- [TASK INPUTS]:
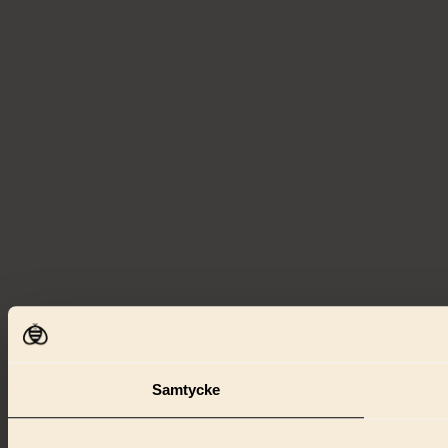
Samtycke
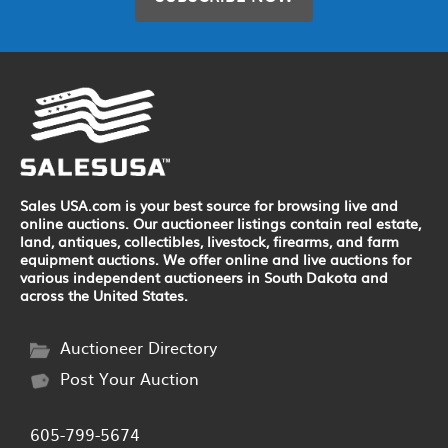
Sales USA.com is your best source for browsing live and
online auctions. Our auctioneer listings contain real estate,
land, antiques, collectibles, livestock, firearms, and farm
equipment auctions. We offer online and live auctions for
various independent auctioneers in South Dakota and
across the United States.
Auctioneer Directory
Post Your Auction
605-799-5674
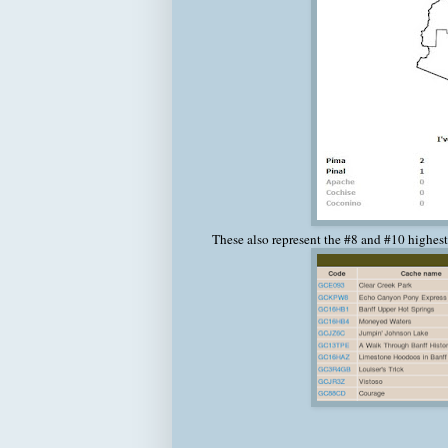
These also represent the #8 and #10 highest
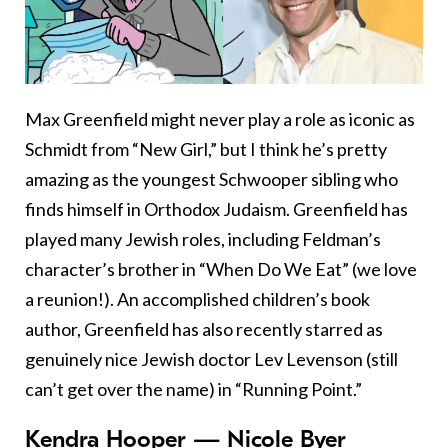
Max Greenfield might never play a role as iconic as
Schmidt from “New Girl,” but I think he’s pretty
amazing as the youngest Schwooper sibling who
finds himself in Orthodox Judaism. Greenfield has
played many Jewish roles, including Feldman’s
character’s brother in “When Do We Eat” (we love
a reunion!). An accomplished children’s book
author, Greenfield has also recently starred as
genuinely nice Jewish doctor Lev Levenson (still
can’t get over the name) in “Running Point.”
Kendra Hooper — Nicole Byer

...

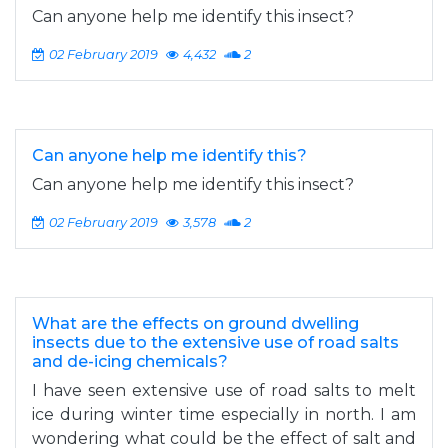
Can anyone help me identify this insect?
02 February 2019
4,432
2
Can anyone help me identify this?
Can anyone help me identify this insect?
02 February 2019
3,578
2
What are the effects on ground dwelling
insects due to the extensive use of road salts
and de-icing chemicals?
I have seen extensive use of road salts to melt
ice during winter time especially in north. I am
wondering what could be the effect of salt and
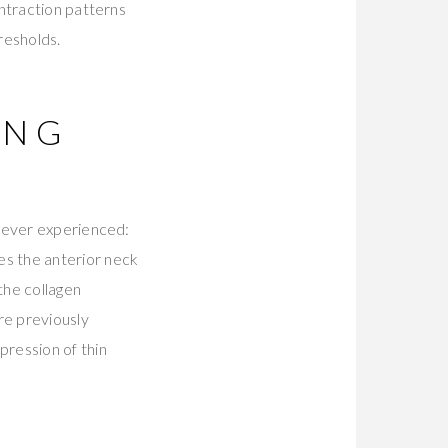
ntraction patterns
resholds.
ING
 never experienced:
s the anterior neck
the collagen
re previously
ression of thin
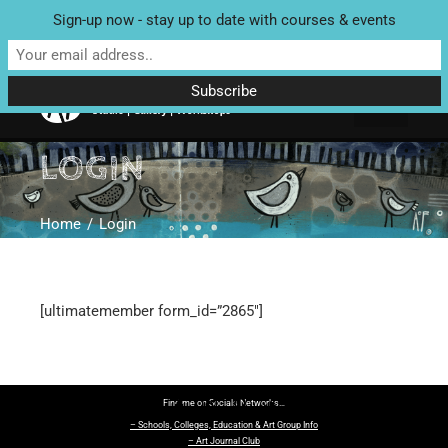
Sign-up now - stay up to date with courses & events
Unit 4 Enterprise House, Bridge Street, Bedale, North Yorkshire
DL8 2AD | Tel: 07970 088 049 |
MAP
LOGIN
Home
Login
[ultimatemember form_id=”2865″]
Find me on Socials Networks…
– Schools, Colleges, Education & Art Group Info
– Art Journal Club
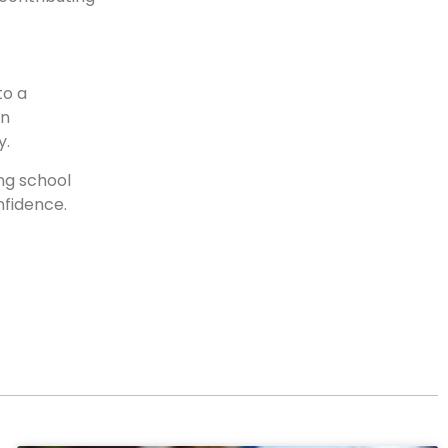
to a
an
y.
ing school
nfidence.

- [WHAT THIS TASK INVOLVES]: Pictures aside, return exactly the lines from the data above, starting at the line that has "Post Your Auction" and ending at the line that has "played many Jewish roles, including Feldman’s", both included.

- [EXERCISE ANSWER]:
Post Your Auction
605-799-5674
These also represent the #8 and #10 highest
Max Greenfield might never play a role as iconic as
Schmidt from “New Girl,” but I think he’s pretty
amazing as the youngest Schwooper sibling who
finds himself in Orthodox Judaism. Greenfield has
played many Jewish roles, including Feldman’s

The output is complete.